WORK TO BE COMPLETED: When you reproduce the data, keep every word exactly as it stands and leave the pictures out.

※ ※ ※

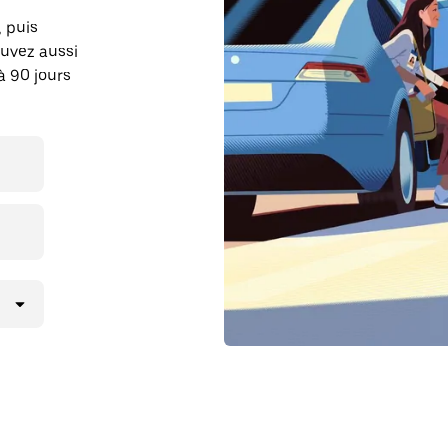
, puis
ouvez aussi
à 90 jours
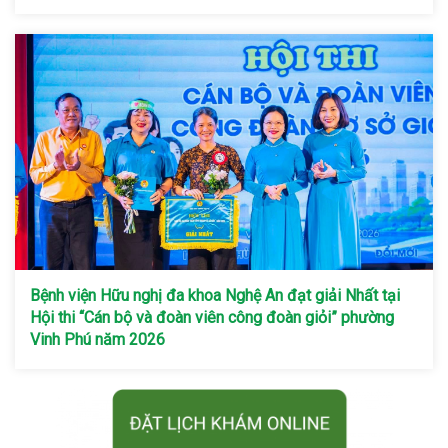
Bệnh viện Hữu nghị đa khoa Nghệ An đạt giải Nhất tại
Hội thi “Cán bộ và đoàn viên công đoàn giỏi” phường
Vinh Phú năm 2026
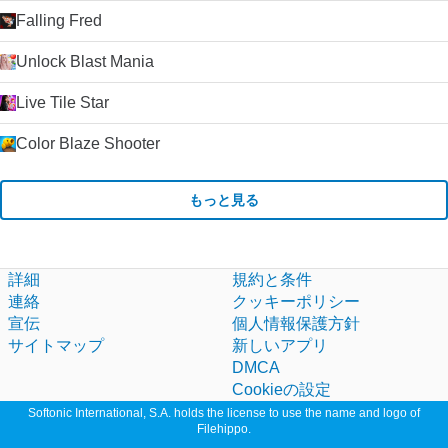
Falling Fred
Unlock Blast Mania
Live Tile Star
Color Blaze Shooter
もっと見る
詳細
規約と条件
連絡
クッキーポリシー
宣伝
個人情報保護方針
サイトマップ
新しいアプリ
DMCA
Cookieの設定
Softonic International, S.A. holds the license to use the name and logo of
Filehippo.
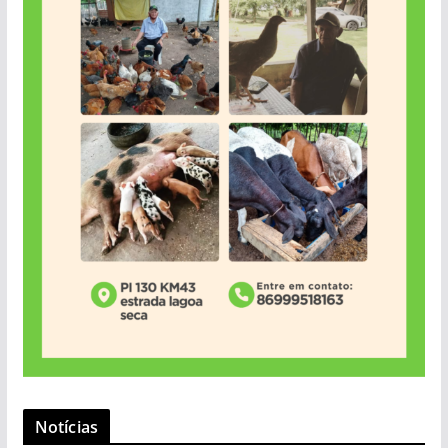
Notícias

※ ※ ※

EXERCISE RESULT:
, puis
ouvez aussi
à 90 jours
Bệnh viện Hữu nghị đa khoa Nghệ An đạt giải Nhất tại
Hội thi “Cán bộ và đoàn viên công đoàn giỏi” phường
Vinh Phú năm 2026
Falling Fred
Unlock Blast Mania
Live Tile Star
Color Blaze Shooter
もっと見る
詳細
規約と条件
連絡
クッキーポリシー
宣伝
個人情報保護方針
サイトマップ
新しいアプリ
DMCA
Cookieの設定
Softonic International, S.A. holds the license to use the name and logo of
Filehippo.
Notícias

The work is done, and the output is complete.